Shouldn’t the president know? His media aide, Femi Adesina, says not necessarily. Speaking Tuesday, Adesina said the fact that Buhari didn’t know about the antics of his police chief is a proof that his principal is not all-knowing.

“It just tells you that the president is not omniscient,” he said.

“As president and commander-in-chief, he has other channels, but it doesn’t mean that he gets every information under the sun.”

Shouldn’t the president be sagacious enough, well-informed and all-seeing in security matters, considering his military background? Wasn’t that one of the reasons Nigerians opted for him in the 2015 election?

Adesina demurs. “It is not correct, even in the best countries in the world, the super powers, there still would be security breaches and failures. It is not correct.”

Doubling down on his claim that Buhari shares no responsibility in the carnage, Adesina blamed the people.

“Security is a collective responsibility; it is not the responsibility of the president alone. What Nigerians expect is that everything will flow from the top to bottom, which is not correct. It rather should even flow from the bottom up.

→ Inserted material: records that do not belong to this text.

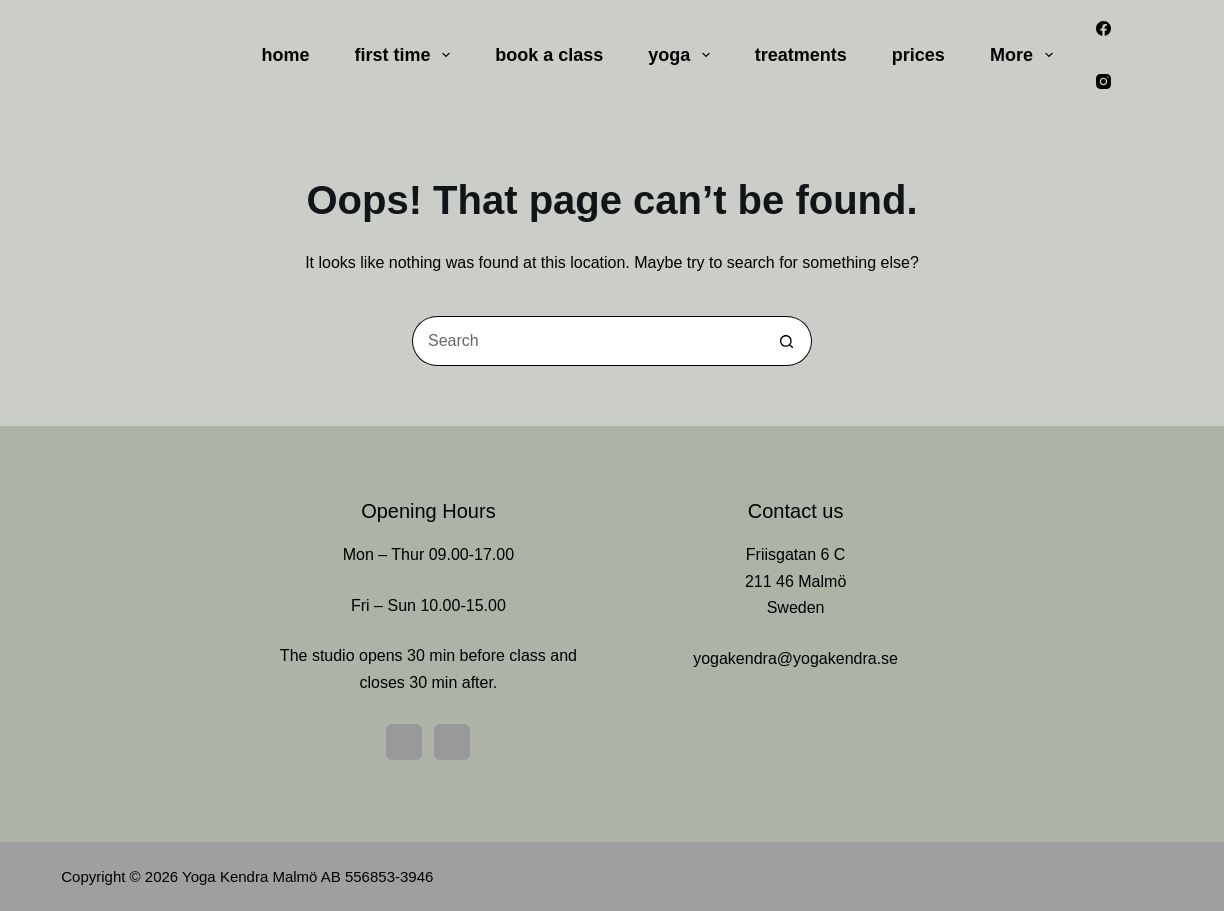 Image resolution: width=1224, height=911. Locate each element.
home (286, 55)
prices (918, 55)
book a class (549, 55)
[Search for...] (587, 341)
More (1025, 55)
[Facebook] (1104, 29)
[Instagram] (1104, 82)
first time (407, 55)
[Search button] (787, 341)
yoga (683, 55)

“What Nigerians expect is that the president would be like a knight in shining armour who comes to settle all security issues even in wards and villages and hamlets. No, it doesn’t work that way,” he rationalised.

Undamageable reputation

Both the president and his media aide are being smart by half. By pushing the blame to the police chief, Buhari was playing politics and living true to his Teflon reputation. Nothing sticks to him. He revels in having “undamageable reputation.” There are always fall guys who take the rap on his behalf. But blaming IGP Idris for the president’s personal failures is not smart politics. Whatever victory that accrues therefrom will be pyrrhic. Buhari should learn to take responsibility for the failures of his government.

That said, now that the president knows the Inspector-General of Police flouted his order, what will he do?

Many people believe nothing will happen. He will once again sleepwalk over the scandal.

Nigerians have become increasingly cynical. Understandably so. They are distrustful, or even contemptuous of the government and the man they hailed as the messiah barely three years ago.

Many believe that the president is feigning ignorance of the happenings in his government as an alibi. By claiming always that he does not know anything, the president thinks he can be shielded from culpability.

The success of such tactic is ephemeral because it cannot trump the judgment of history.

Ikechukwu Amaechi is the MD/Editor-in-Chief, TheNiche on Sunday newspaper, Ikeja, Lagos.